* _TASK_: Write out exactly the lines below starting at the one containing "す。良かった参考にされて下さい。詳しくはこ" and ending at the one containing "דצמבר 18, 2017". Omit every picture.

(Dataset entries)
-.-.-
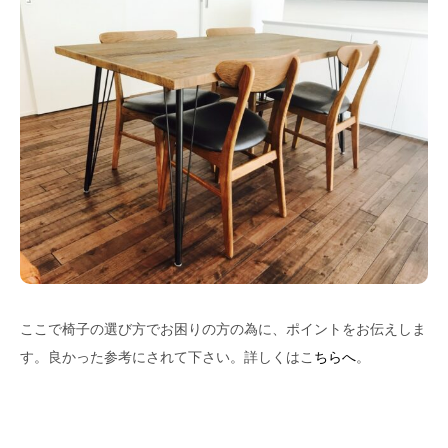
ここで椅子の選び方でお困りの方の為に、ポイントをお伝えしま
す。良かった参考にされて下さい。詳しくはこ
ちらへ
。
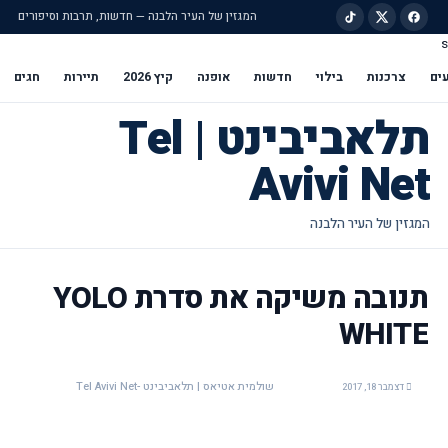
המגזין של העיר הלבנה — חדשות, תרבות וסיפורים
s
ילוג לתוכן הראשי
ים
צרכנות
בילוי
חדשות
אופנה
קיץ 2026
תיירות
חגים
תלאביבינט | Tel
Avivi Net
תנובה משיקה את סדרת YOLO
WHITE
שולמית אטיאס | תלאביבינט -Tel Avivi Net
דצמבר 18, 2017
-.-.-
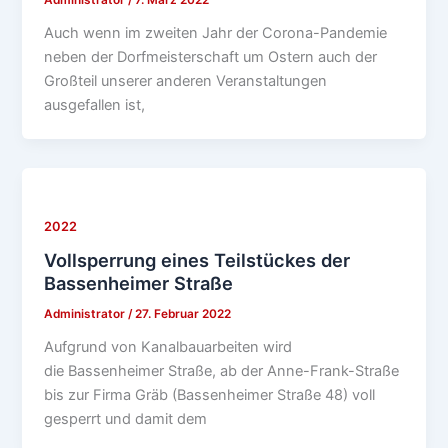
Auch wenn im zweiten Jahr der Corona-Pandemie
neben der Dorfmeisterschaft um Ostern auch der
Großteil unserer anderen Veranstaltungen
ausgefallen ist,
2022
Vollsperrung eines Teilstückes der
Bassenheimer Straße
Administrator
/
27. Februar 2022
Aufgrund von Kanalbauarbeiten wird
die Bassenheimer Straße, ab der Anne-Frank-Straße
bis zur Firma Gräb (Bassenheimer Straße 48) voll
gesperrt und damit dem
-.-.-
* _FINISHED EXERCISE_:
す。良かった参考にされて下さい。詳しくはこ
ちらへ
。
המגזין של העיר הלבנה — חדשות, תרבות וסיפורים
s
ילוג לתוכן הראשי
ים
צרכנות
בילוי
חדשות
אופנה
קיץ 2026
תיירות
חגים
תלאביבינט | Tel
Avivi Net
תנובה משיקה את סדרת YOLO
WHITE
שולמית אטיאס | תלאביבינט -Tel Avivi Net
דצמבר 18, 2017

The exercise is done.